Other authors on the study include Merly C. Vogt, Lars Paeger, Simon Hess, Sophie M. Steculorum, Motoharu Awazawa, Brigitte Hampel, Susanne Neupert, Hayley T. Nicholls, Jan Mauer, A. Christine Hausen, Reinhard Predel, Peter Kloppenburg, Tamas L. Horvath, and Jens C. Brüning.
The study was funded in part by the National Institutes of Health NIH (DP1 DK006850, R01AG040236, and P01NS062686), the American Diabetes Association, the Helmholtz Society (ICEMED), and The Klarman Foundation.
Now, comes the question of leptin
There's another noteworthy paper, "Extra brain cells curb appetite," from back in 2005, and then there's the article, "Leptin fights depression." But now, new research shows that leptin also influences brain cells that control appetite, Yale researchers find. Twenty years after the hormone leptin was found to regulate metabolism, appetite, and weight through brain cells called neurons, Yale School of Medicine researchers have found that the hormone also acts on other types of cells to control appetite. Published in the June 1, 2014 issue of Nature Neuroscience, the findings could lead to development of treatments for metabolic disorders such as obesity and diabetes. You may wish to check out an abstract of the findings in Nature Neuroscience doi: 10.1038/nn.3725, published online June 1, 2014. Or see, the SuppVersity website posting for news about this research.
"Up until now, the scientific community thought that leptin acts exclusively in neurons to modulate behavior and body weight," said senior author Tamas L. Horvath, according to the June 1, 2014 Yale news release, "Leptin also influences brain cells that control appetite, Yale researchers find." Horvath is the Jean and David W. Wallace Professor of Biomedical Research and chair of comparative medicine at Yale School of Medicine. "This work is now changing that paradigm."
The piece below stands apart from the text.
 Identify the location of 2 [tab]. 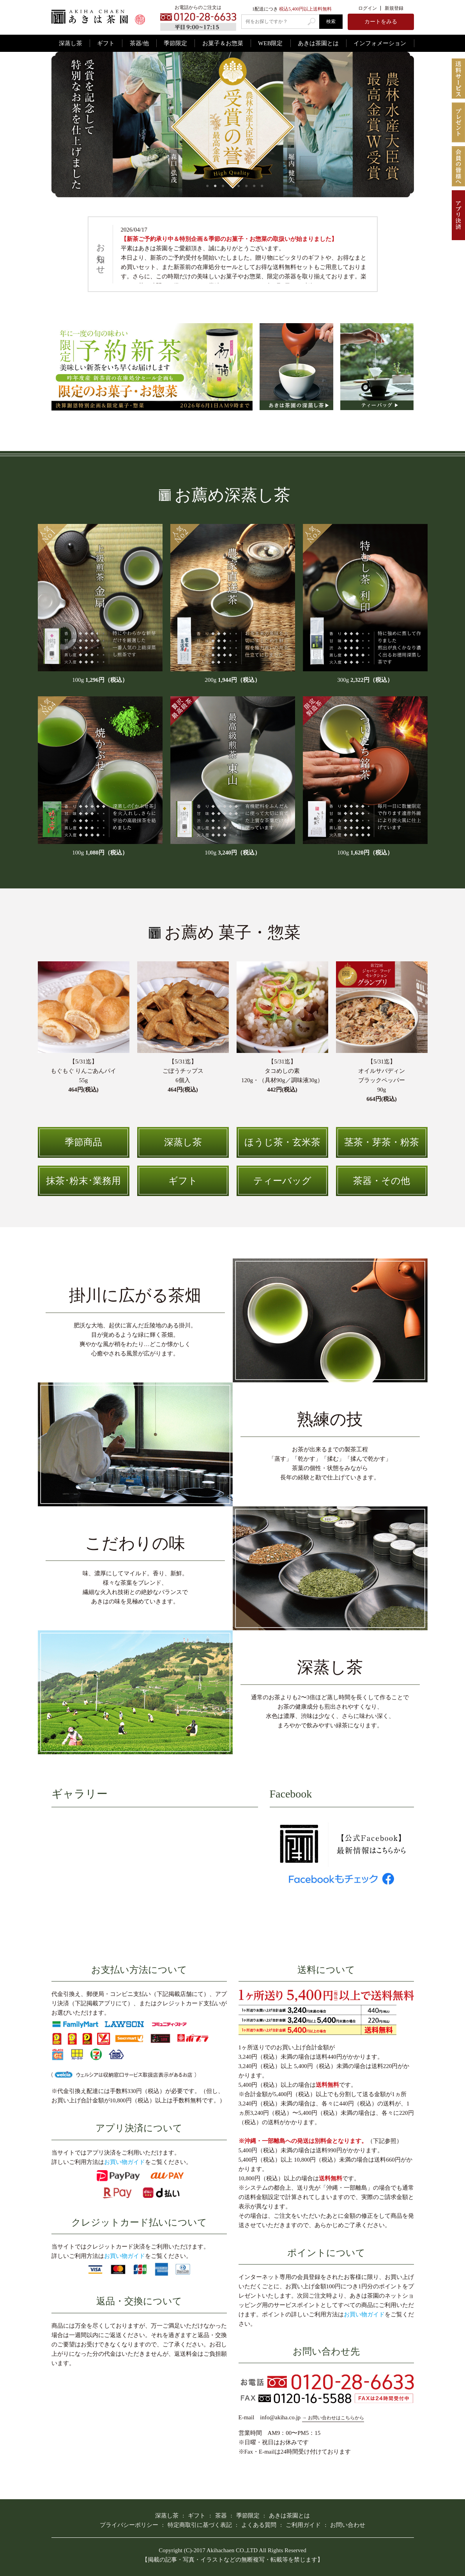 (215, 186).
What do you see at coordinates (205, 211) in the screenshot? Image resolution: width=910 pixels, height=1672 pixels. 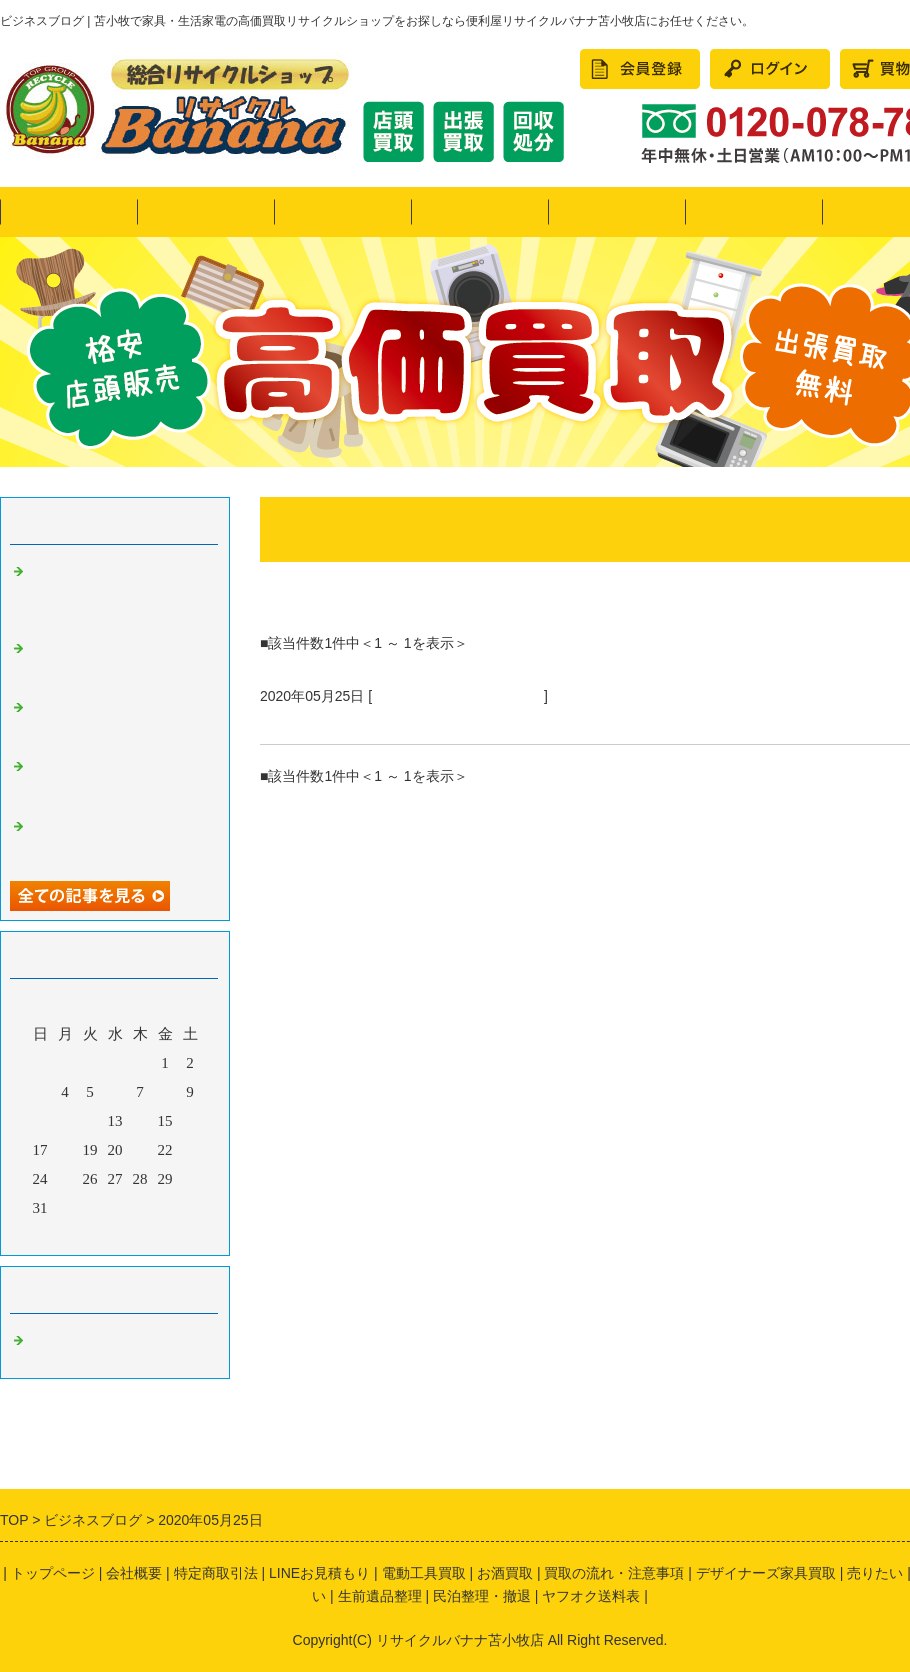 I see `ヤフオク！` at bounding box center [205, 211].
Leptin, a naturally occurring hormone, is known for its hunger-blocking effect on the hypothalamus, a region in the brain. Food intake is influenced by signals that travel from the body to the brain. Leptin is one of the molecules that signal the brain to modulate food intake. It is produced in fat cells and informs the brain of the metabolic state. If animals are missing leptin, or the leptin receptor, they eat too much and become severely obese.
Leptin's effect on metabolism has been found to control the brain's neuronal circuits, but no previous studies have definitively found that leptin could control the behavior of cells other than neurons
To test the theory, Horvath and his team selectively knocked out leptin receptors in the adult non-neuronal glial cells of mice. The team then recorded the water and food intake, as well as physical activity every five days. They found that animals responded less to feeding reducing effects of leptin but had heightened feeding responses to the hunger hormone ghrelin.
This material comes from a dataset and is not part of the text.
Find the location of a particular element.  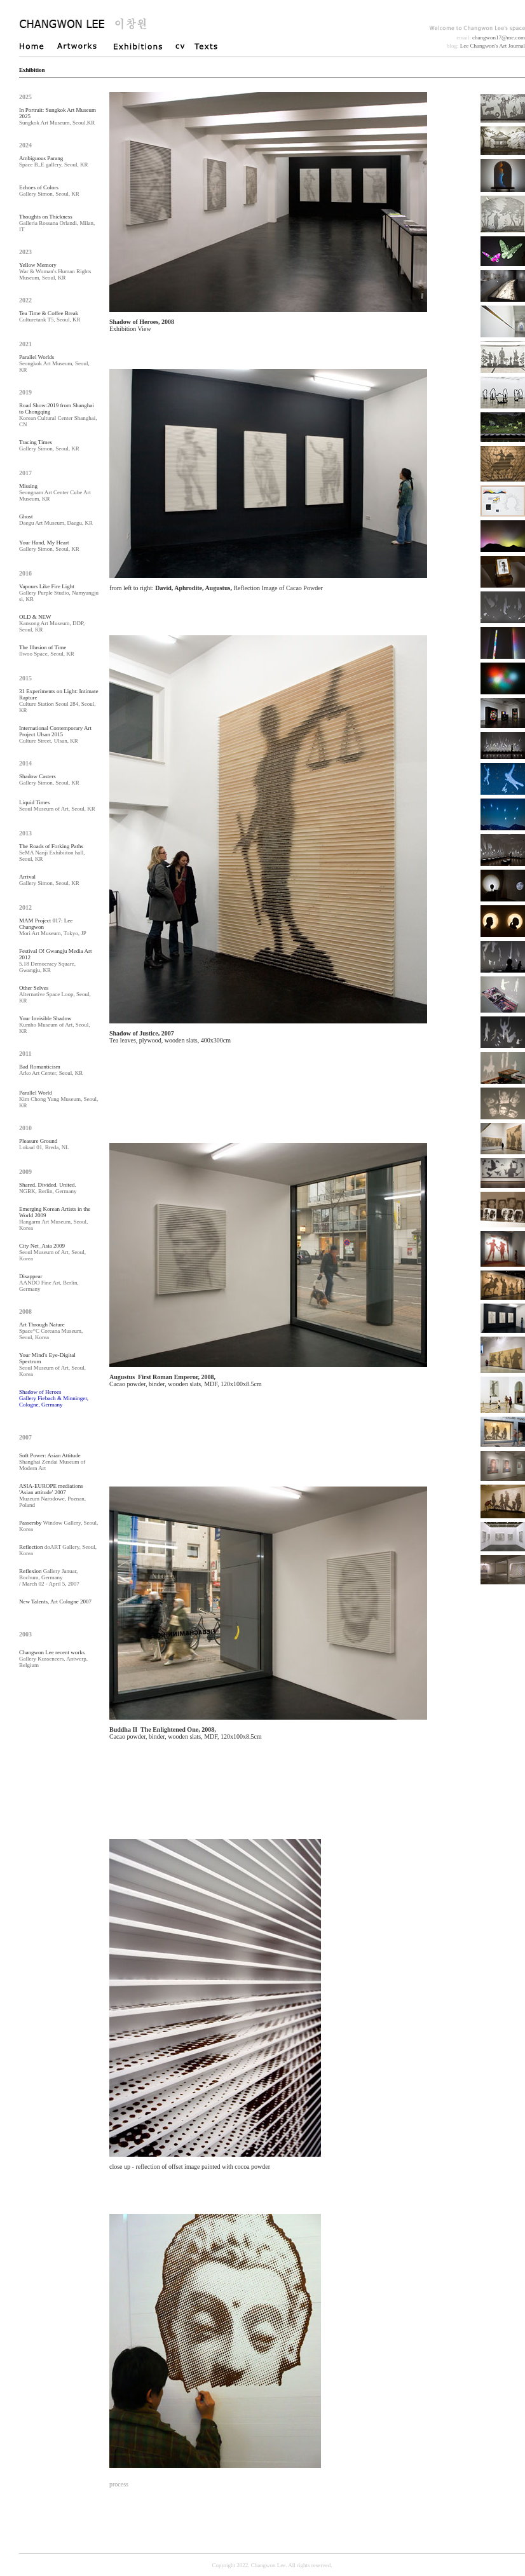 Daegu Art Museum, Daegu, KR is located at coordinates (56, 519).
"Glial cells provide the main barrier between the periphery and the brain," said Horvath, according to the news release. "Thus glial cells could be targeted for drugs that treat metabolic disorders, including obesity and diabetes."
Other authors on the study include Jae Geun Kim, Shigetomo Suyama, Marco Koch, Sungho Jin, Pilar Argente-Arizon, Jesus Argente, Zhong-Wu Liu, Marcelo R Zimmer, Jin Kwon Jeong, Klara Szigeti-Buck, Yuanqing Gao, Cristina Garcia-Caceres, Chun-Xia Yi, Natalina Salmaso, Flora M Vaccarino, Julie Chowen, Sabrina Diano, Marcelo O. Dietrich, and Matthias H. Tschöp.